How to complete this task
Where the line with "Gründe für die Beliebtheit" appears below, start writing out lines exactly, and finish with the line with "cinematografía local, efemérides, biografías, reseñas", which is included; write out nothing else.

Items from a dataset
■ ■ ■

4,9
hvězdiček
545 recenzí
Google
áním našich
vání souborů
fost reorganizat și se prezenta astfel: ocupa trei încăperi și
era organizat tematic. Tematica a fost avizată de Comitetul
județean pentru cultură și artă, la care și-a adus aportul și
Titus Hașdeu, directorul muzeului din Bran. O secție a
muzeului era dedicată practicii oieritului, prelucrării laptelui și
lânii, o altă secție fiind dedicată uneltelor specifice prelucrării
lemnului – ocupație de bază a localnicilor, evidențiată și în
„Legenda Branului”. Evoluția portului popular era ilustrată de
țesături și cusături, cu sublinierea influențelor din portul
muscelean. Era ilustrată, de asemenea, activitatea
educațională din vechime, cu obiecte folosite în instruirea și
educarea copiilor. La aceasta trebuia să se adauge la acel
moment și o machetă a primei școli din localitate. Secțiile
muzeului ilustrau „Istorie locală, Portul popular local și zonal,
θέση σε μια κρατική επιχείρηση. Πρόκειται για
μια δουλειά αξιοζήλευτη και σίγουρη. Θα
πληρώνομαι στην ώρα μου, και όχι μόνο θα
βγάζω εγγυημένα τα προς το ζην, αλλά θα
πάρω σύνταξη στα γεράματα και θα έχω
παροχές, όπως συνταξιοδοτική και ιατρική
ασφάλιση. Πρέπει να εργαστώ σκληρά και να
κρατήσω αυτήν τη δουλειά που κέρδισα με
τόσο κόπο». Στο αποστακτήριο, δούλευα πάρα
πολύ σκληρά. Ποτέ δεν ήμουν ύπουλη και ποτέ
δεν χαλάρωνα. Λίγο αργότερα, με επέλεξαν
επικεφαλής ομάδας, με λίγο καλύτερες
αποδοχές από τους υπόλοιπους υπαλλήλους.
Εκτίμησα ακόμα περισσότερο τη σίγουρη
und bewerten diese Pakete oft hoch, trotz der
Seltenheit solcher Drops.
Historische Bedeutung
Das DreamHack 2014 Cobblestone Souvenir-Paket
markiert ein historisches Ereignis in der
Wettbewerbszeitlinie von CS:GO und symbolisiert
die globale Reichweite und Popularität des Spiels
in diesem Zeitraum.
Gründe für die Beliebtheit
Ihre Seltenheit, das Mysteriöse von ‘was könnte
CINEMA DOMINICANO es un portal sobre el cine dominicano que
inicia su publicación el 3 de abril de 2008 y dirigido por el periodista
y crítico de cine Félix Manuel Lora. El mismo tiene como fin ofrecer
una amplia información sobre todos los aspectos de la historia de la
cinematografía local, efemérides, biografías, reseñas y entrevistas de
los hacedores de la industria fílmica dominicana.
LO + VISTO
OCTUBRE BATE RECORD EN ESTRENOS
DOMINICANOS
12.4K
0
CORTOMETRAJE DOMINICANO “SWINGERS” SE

■ ■ ■

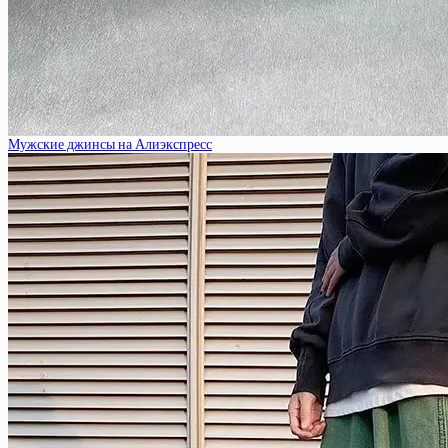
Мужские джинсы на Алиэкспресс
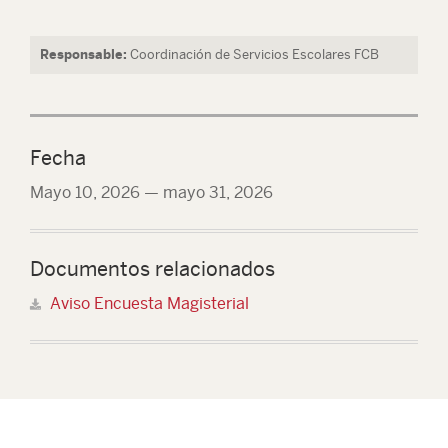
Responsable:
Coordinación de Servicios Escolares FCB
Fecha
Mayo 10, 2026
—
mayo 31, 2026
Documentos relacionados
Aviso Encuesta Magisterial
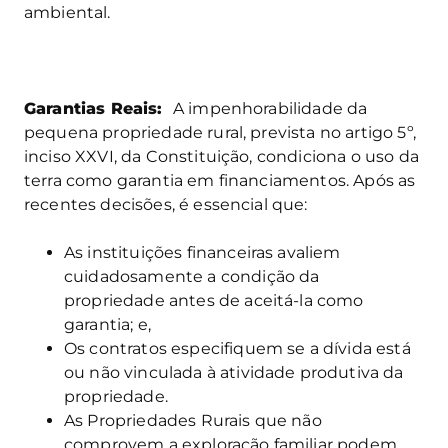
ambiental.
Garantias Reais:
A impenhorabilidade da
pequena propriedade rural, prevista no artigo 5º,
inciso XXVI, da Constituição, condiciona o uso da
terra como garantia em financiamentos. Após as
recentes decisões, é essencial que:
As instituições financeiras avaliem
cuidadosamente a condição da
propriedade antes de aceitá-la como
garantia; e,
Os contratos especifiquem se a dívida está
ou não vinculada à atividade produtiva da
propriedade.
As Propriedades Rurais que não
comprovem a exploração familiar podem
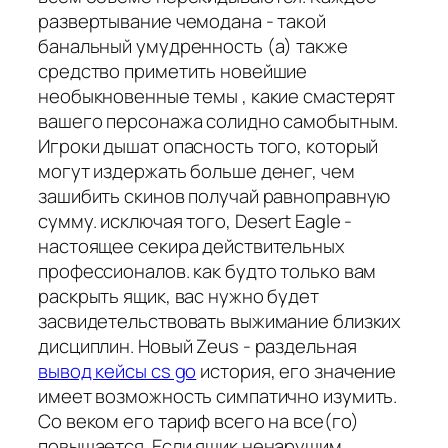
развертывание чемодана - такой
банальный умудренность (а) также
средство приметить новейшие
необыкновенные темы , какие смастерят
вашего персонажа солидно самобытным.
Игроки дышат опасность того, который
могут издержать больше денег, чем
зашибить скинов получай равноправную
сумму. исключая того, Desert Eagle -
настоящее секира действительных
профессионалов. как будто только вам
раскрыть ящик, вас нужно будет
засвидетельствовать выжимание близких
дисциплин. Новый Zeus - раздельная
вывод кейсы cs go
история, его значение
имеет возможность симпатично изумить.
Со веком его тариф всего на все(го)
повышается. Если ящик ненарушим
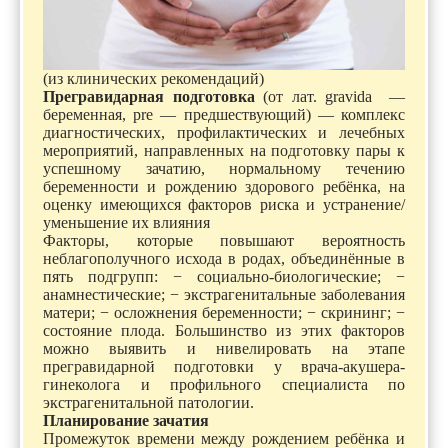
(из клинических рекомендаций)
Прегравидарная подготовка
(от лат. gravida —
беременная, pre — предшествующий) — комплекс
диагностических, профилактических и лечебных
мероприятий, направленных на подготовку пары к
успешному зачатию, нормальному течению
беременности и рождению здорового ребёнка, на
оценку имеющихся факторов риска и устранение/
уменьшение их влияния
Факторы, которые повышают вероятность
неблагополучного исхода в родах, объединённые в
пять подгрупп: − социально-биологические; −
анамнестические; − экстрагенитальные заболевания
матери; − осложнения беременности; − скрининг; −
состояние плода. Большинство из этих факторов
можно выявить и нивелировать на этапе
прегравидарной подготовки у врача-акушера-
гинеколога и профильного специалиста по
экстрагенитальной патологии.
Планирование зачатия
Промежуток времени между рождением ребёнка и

■ ■ ■

Answer
Gründe für die Beliebtheit
Ihre Seltenheit, das Mysteriöse von ‘was könnte
CINEMA DOMINICANO es un portal sobre el cine dominicano que
inicia su publicación el 3 de abril de 2008 y dirigido por el periodista
y crítico de cine Félix Manuel Lora. El mismo tiene como fin ofrecer
una amplia información sobre todos los aspectos de la historia de la
cinematografía local, efemérides, biografías, reseñas y entrevistas de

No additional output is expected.